▶ [INPUT]
-*-

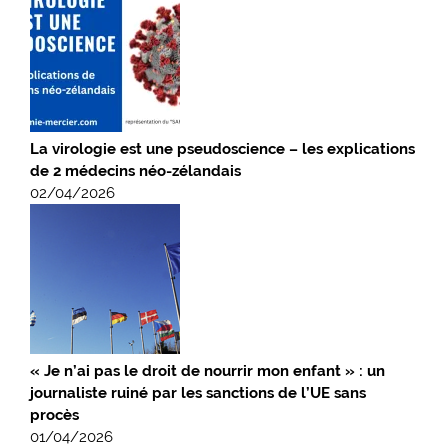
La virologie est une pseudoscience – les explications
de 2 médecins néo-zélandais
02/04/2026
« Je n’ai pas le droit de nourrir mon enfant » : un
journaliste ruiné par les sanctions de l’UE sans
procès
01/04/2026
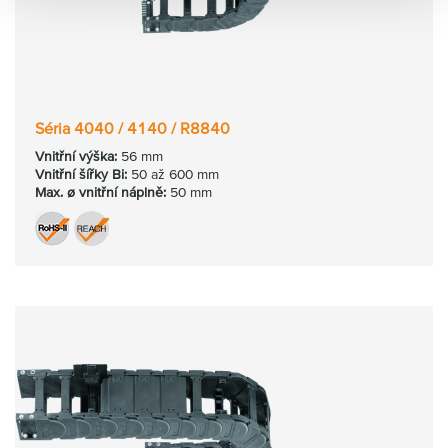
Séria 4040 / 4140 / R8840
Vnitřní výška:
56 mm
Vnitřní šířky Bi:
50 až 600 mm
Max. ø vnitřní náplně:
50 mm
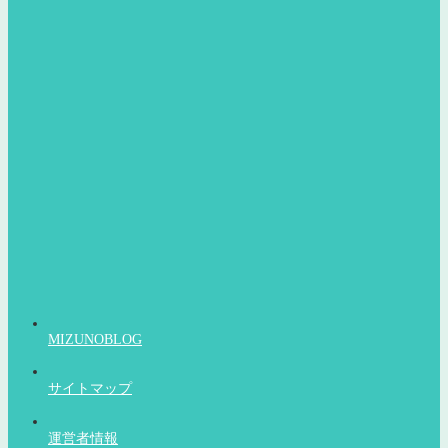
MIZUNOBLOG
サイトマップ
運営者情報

-*-

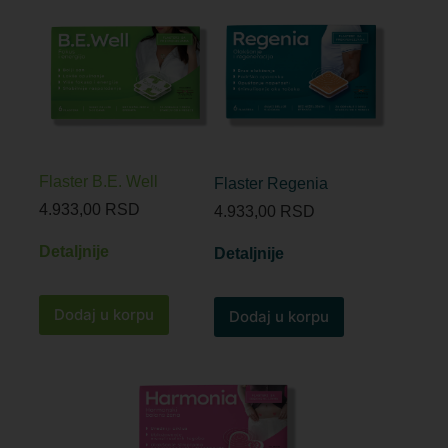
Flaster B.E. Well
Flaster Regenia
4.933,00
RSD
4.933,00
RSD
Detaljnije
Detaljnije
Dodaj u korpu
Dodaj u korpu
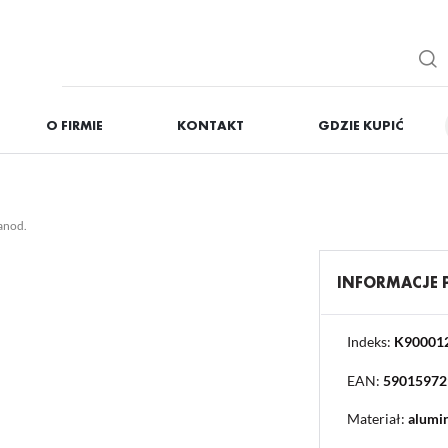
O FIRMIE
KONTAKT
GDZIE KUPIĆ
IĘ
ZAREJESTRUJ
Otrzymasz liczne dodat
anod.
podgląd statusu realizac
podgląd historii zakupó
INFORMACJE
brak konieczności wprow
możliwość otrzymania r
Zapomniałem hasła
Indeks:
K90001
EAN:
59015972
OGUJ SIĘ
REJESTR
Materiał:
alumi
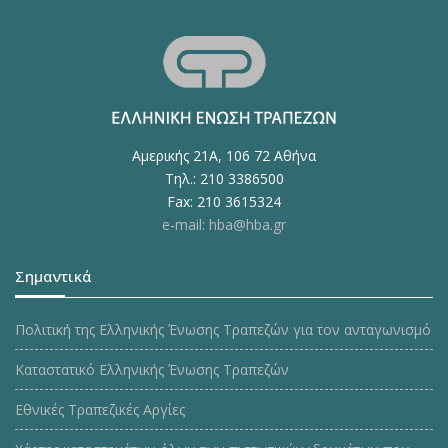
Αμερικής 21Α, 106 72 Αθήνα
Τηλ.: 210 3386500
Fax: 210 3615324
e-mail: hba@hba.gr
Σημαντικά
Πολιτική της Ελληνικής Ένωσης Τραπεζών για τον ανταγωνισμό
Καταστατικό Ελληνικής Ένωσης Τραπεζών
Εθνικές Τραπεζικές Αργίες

-*-

▶ [PROBLEM]
Using the listing above, return all lines where the word "Τραπεζών" occurs.

▶ [REPLY]
Πολιτική της Ελληνικής Ένωσης Τραπεζών για τον ανταγωνισμό
Καταστατικό Ελληνικής Ένωσης Τραπεζών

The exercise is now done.